What have you and your team have been working on recently?
A lot of what we do now involves working closely with civil servants in the big home departments like Business, Energy & Industrial Strategy (BEIS), Department for Environment, Food and Rural Affairs (Defra) and the Department for Transport (DfT), which raises some fascinating issues and problems. We have been developing a method for ‘Participatory System Mapping’, in which a group of stakeholders work together to identify the factors that affect a policy area. The result is a ‘system map’ that plots the factors as the nodes and the causal relationships, as the links in a network. Often participants discover new connections that they had not realised are influential. One area where we have been doing this recently is the effects of policies on air quality in a Natural Environment Research Council (NERC) funded project called ANTICIPATE.
CRESS also contributes to projects on dams and irrigation in the global south (FutureDAMS), while here in the UK, we are examining the links between Local Economic Partnership (LEP) board members and company boards of directors using social network analysis. We are also looking at ethical issues of consent and surveillance in ‘smart homes’, and methods of project management that take into account sustainability – all-in-all, a wide spectrum of projects!
A lot of your work spans multiple institutions and countries. How are you and your teams adapting to the ‘new normal’?

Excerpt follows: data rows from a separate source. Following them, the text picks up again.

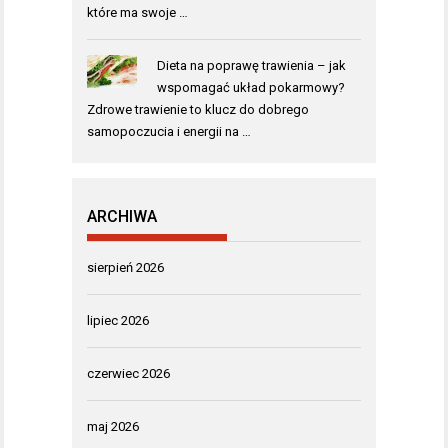
które ma swoje …
Dieta na poprawę trawienia – jak
wspomagać układ pokarmowy?
Zdrowe trawienie to klucz do dobrego
samopoczucia i energii na …
ARCHIWA
sierpień 2026
lipiec 2026
czerwiec 2026
maj 2026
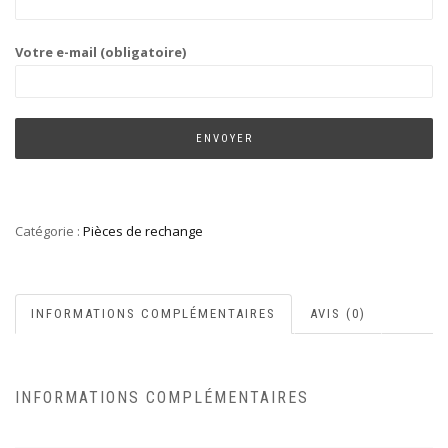
Votre e-mail (obligatoire)
Catégorie :
Pièces de rechange
INFORMATIONS COMPLÉMENTAIRES
AVIS (0)
INFORMATIONS COMPLÉMENTAIRES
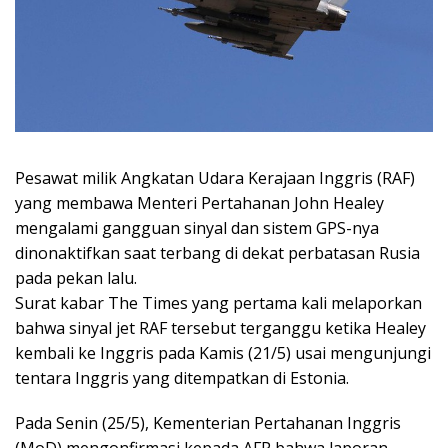
Pesawat milik Angkatan Udara Kerajaan Inggris (RAF)
yang membawa Menteri Pertahanan John Healey
mengalami gangguan sinyal dan sistem GPS-nya
dinonaktifkan saat terbang di dekat perbatasan Rusia
pada pekan lalu.
Surat kabar The Times yang pertama kali melaporkan
bahwa sinyal jet RAF tersebut terganggu ketika Healey
kembali ke Inggris pada Kamis (21/5) usai mengunjungi
tentara Inggris yang ditempatkan di Estonia.
Pada Senin (25/5), Kementerian Pertahanan Inggris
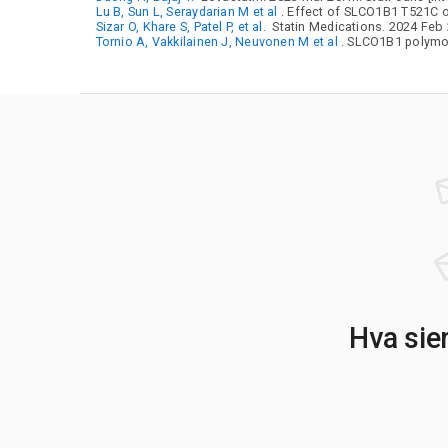
Lu B, Sun L, Seraydarian M et al
. Effect of SLCO1B1 T521C on
Sizar O, Khare S, Patel P, et al.
Statin Medications. 2024 Feb 29
Tornio A, Vakkilainen J, Neuvonen M et al
. SLCO1B1 polymor
Hva sie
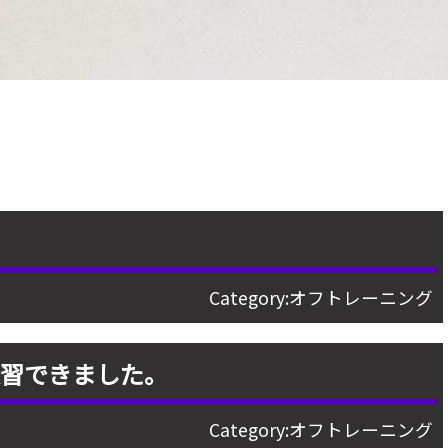
Category:
オフトレーニング
練習できました。
Category:
オフトレーニング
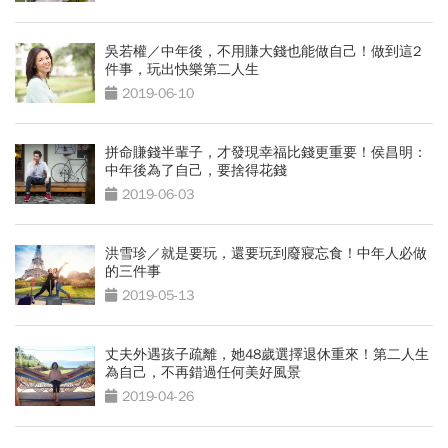
吳若權／中年後，不用賺大錢也能做自己！做到這2
件事，玩出快樂第二人生
2019-06-10
拼命賺錢半輩子，才發現幸福比錢更重要！侯昌明：
中年後為了自己，要捨得花錢
2019-06-03
洪雪珍／就是要玩，還要玩到廢寢忘食！中年人必做
的三件事
2019-05-13
丈夫外遇孩子疏離，她48歲選擇退休重來！第二人生
為自己，不再錯過任何美好風景
2019-04-26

When Covid-19 struck, we had to move our system mapping work, which used to be done face-to-face, online and we have developed software that runs in a web browser to make this easier. Almost all of my projects are inter-disciplinary and include collaborators from other universities in the UK or abroad. Now that collaborations are likely to continue to be online, I am beginning to get interested in how and what software might be used to help with virtual research workshops beyond just using Teams or Zoom, such as online whiteboards, online ‘post-it boards’, and online modelling, as well as our own online system mapping software.